Sba Disaster Loan Authorization and Agreement

The Small Business Administration (SBA) Disaster Loan Authorization and Agreement is designed to provide financial assistance to small businesses that have suffered significant losses due to a declared disaster. Whether it`s a natural disaster like a hurricane or a pandemic like COVID-19, the SBA can provide low-interest loans to eligible businesses to help them recover.

To apply for an SBA disaster loan, small business owners must first complete the Authorization and Agreement form. The form outlines the terms and conditions of the loan and must be signed by the business owner or an authorized representative. Here`s what you need to know about the SBA Disaster Loan Authorization and Agreement.

Eligibility Requirements

To be eligible for an SBA disaster loan, a small business must have suffered physical damage or economic injury as a result of a declared disaster. Physical damage can include destruction of inventory, machinery, or property, while economic injury refers to a loss of revenue or decrease in business due to the disaster. Small businesses, agricultural cooperatives, and non-profit organizations are all eligible to apply for disaster loans.

Loan Terms

The terms of an SBA disaster loan vary depending on the amount and purpose of the loan. Generally, loans of up to $25,000 do not require collateral, while loans over $25,000 may require collateral such as property or equipment. The interest rate for a disaster loan is typically low, around 4-6%, and payments can be spread over a period of up to 30 years. In some cases, the SBA may also offer loan deferments or forbearance to help alleviate the financial burden on the borrower.

Loan Purpose

When applying for an SBA disaster loan, small business owners must specify the purpose of the loan. This can include repairing physical damage, replacing lost inventory or equipment, or covering operating expenses during the recovery period. The loan funds cannot be used for other purposes such as expansion or to pay off existing debt.


Small businesses that receive an SBA disaster loan must make regular repayments in accordance with the terms of the loan agreement.

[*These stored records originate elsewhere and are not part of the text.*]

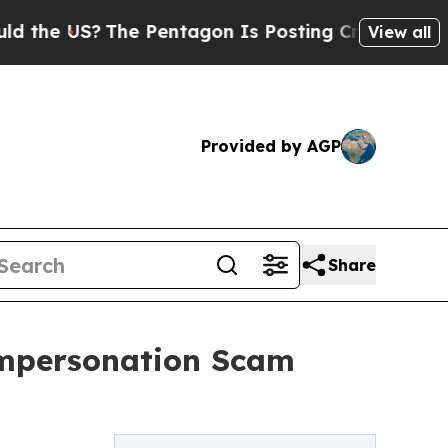
S?
The Pentagon Is Posting Cryptic Biblical Mess
View all
Provided by AGP
Share
Impersonation Scam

Failure to make payments can result in the loan going into default, which can have serious consequences for the borrower`s credit rating and financial future. Small businesses may be eligible for loan forgiveness if they can demonstrate that they have used the loan funds for their intended purpose and have met all other requirements.

Applying for an SBA disaster loan can be a lifeline for small businesses that have suffered significant losses due to a disaster. The Authorization and Agreement form is an important step in the loan application process, and small business owners should take the time to read and understand all of the terms and conditions before signing. With the help of an SBA disaster loan, small businesses can recover and rebuild after a disaster and continue to thrive in their communities.